Die Bhagavadgita ist getragen von einer hohen Symbolik. Ihr Kriegsschauplatz steht sinnbildlich für die Kämpfe, die sich tagtäglich in jedem von uns abspielen. Es ist der Kampf zwischen Gut und Böse, zwischen Gier und Verzicht. Und es ist der Widerstreit zwischen dem Wunsch nach äußerer Anerkennung und materiellem Reichtum auf der einen Seite und der Suche nach dem Göttlichen in uns auf der anderen Seite. Bei all diesen inneren Schlachten kämpfen wir mit unserem Zorn, unserer Trägheit, unserem ständigen Verlangen, unserem Ego sowie unserer subjektiven Sichtweise auf uns, das Yoga und das Leben.
Im Zusammenhang mit der Bhagavadgita frage ich die zukünftigen Yogalehrer, von denen die wenigsten zu Beginn der Ausbildung mit der yogischen Philosophie vertraut sind, wo ihre eigenen, innersten Schlachten stattfinden. In dem geschützten Raum des Yogainstituts sprechen wir dann über unsere Kämpfe mit der eigenen Gier und erfahrener Ablehnung oder über die verlorenen Schlachten gegen die eigenen Selbstzweifel oder die Angst, die ewigen inneren Anfeindungen gegen uns selbst und andere Menschen. In vielen Ausbildungen habe ich erlebt, dass die Teilnehmer sich bei diesen Gesprächen sehr öffnen. Viele von ihnen sind es nicht gewohnt, dass ihnen ein geschützter Raum geboten wird, in dem sie sie selbst sein dürfen, mit all ihren Ängsten, Sorgen, Selbstzweifeln, ihrer Gier, ihrer Trägheit, ihrer Unzufriedenheit und ihrer Ohnmacht dem Leben mit all seinen mannigfaltigen Anforderungen gegenüber.

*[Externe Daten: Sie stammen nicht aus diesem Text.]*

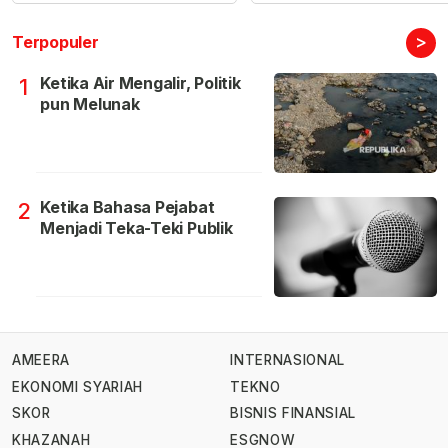
>
Terpopuler
Ketika Air Mengalir, Politik
1
pun Melunak
Ketika Bahasa Pejabat
2
Menjadi Teka-Teki Publik
AMEERA
INTERNASIONAL
EKONOMI SYARIAH
TEKNO
SKOR
BISNIS FINANSIAL
KHAZANAH
ESGNOW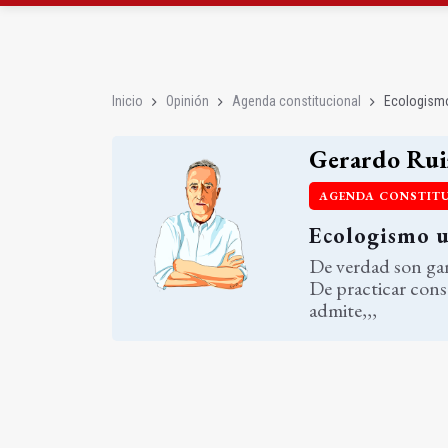
El Centro de Transfusi
La Junta convoca ayuda
Inicio
Opinión
Agenda constitucional
Ecologismo
Gerardo Rui
AGENDA CONSTIT
Ecologismo u
De verdad son gan
De practicar con
admite,,,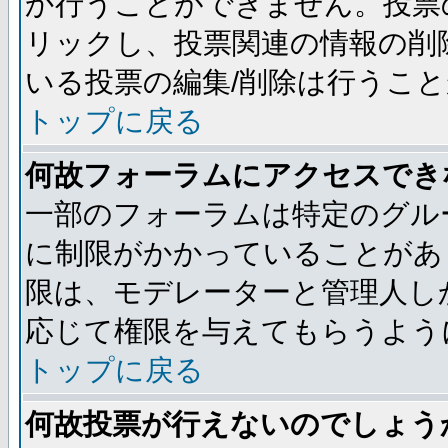
か行うことができません。投票
リックし、投票関連の情報の削
いる投票の編集/削除は行うこ
トップに戻る
何故フォーラムにアクセスでき
一部のフォーラムは特定のグル
に制限がかかっていることがあ
限は、モデレーターと管理人し
応じて権限を与えてもらうよう
トップに戻る
何故投票が行えないのでしょう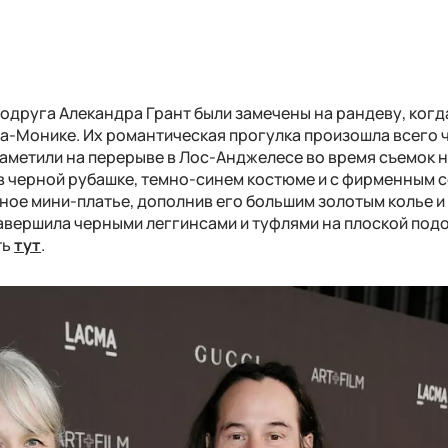
 подруга Алекандра Грант были замечены на рандеву, когд
а-Монике. Их романтическая прогулка произошла всего 
 заметили на перерыве в Лос-Анджелесе во время съемок 
л в черной рубашке, темно-синем костюме и с фирменным 
ное мини-платье, дополнив его большим золотым колье и
завершила черными леггинсами и туфлями на плоской под
ть
тут
.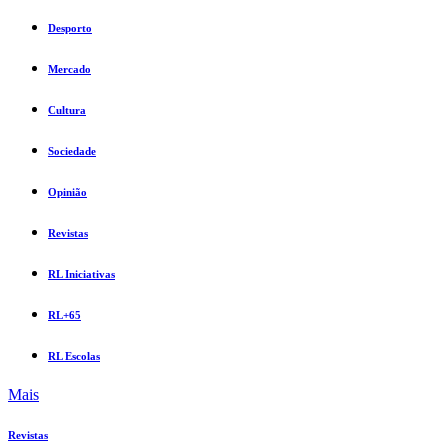
Desporto
Mercado
Cultura
Sociedade
Opinião
Revistas
RL Iniciativas
RL+65
RL Escolas
Mais
Revistas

Im weiteren Verlauf der Yogalehrerausbildung erkennen dann viele Schüler, wie sehr Yoga sie als ein umfassendes System darin unterstützen kann, die inneren Kämpfe zu reduzieren und mehr und mehr Frieden mit sich selbst zu schließen. Dabei hilft ihnen neben der Asanapraxis, Pranayama und der Meditation etc. die Erkenntnis, dass Yoga ein ganzheitlicher Übungsweg ist, der nicht nur auf der Matte oder im Yogastudio stattfindet. Auch lernen sie, Achtsamkeit, Wertschätzung, Dankbarkeit, Respekt und Gleichmut als wertvolle Werkzeuge zu schätzen, um mit den eigenen Partnern, Liebhabern, Kindern, Patienten, Arbeitskollegen und Vorgesetzten gut – im Sinne des Yoga – umzugehen. So offenbart sich den Schülern im Verlauf der Ausbildung nach und nach, worum es bei der Aussage »Alles ist Yoga« geht: Yoga ist nichts Abgehobenes und auch nichts Weltabgewandtes. Yoga findet mitten im Leben statt, hier und jetzt! Dies Zug um Zug zu verinnerlichen ist eine Aufgabe nicht nur für zukünftige Yogalehrer, sondern für jeden von uns.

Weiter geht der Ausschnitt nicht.